After a week or more of temperatures from Britain to eastern Europe running as much as 20 degrees above average, forecasters are saying the region will be plunged into record cold next week with a likelihood of snow in some areas. Meteorologists say a strong high pressure system remained over much of Europe the last half of March, trapping heat below it. Monthly high temperature records have fallen in at least three countries. Germany and the Netherlands Wednesday set all-time March records, reporting highs of 27.2 degrees Celsius and 26.1 degrees Celsius, respectively. In Britain Tuesday, Kew Gardens, about 15 kilometers west of London on the River Thames, hit 24.5 degrees Celsius, the highest March temperature in Britain since 1968. French meteorologists also recorded warmth Tuesday as the nation’s average temperature was higher than on any other March day in recorded history. More than 220 weather stations, or roughly 37% of France’s network, observed new maximum March temperatures. Climate scientists say these are the latest in a series of heat records that are disproportionately outpacing the occurrence of cold extremes, largely the product of a changing climate and a planet whose temperatures are skewed hot.

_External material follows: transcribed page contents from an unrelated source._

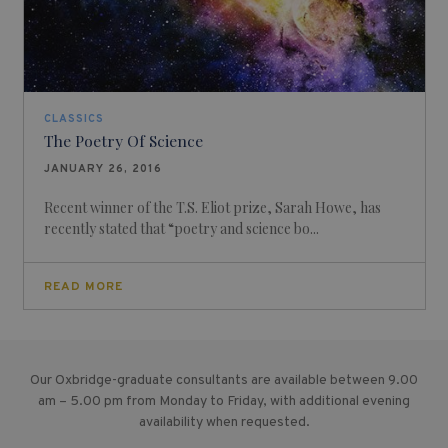
CLASSICS
The Poetry Of Science
JANUARY 26, 2016
Recent winner of the T.S. Eliot prize, Sarah Howe, has
recently stated that “poetry and science bo...
READ MORE
Our Oxbridge-graduate consultants are available between 9.00
am – 5.00 pm from Monday to Friday, with additional evening
availability when requested.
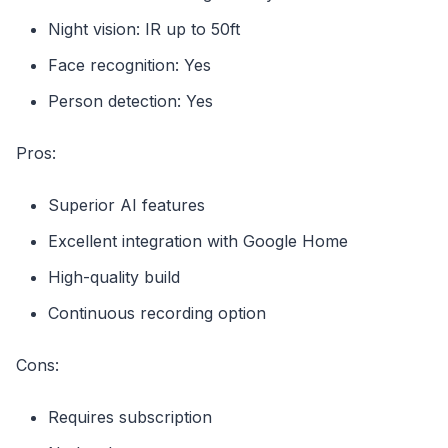
Night vision: IR up to 50ft
Face recognition: Yes
Person detection: Yes
Pros:
Superior AI features
Excellent integration with Google Home
High-quality build
Continuous recording option
Cons:
Requires subscription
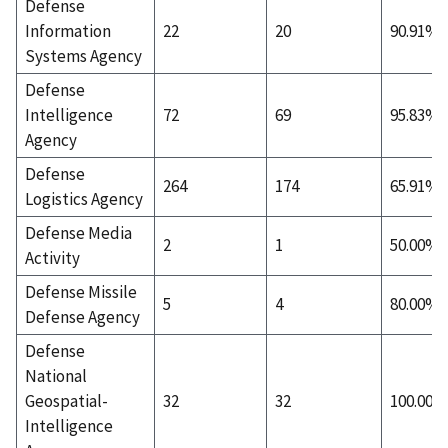
Defense
Information
22
20
90.91%
Systems Agency
Defense
Intelligence
72
69
95.83%
Agency
Defense
264
174
65.91%
Logistics Agency
Defense Media
2
1
50.00%
Activity
Defense Missile
5
4
80.00%
Defense Agency
Defense
National
Geospatial-
32
32
100.00%
Intelligence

The warm weather also made COVID-19 restrictions all the more difficult to enforce in many areas, said officials. But forecasters say that will come to a dramatic end in the next three to five days, as models show a wave in the jet stream forcing out the high pressure and allowing much colder Arctic air into the region, swinging temperatures from record highs to record lows for this time of year. Forecasters say the frigid air is likely to drop temperatures below 0 Celsius in some areas with snow likely in Scotland and higher elevations of Italy and eastern Europe.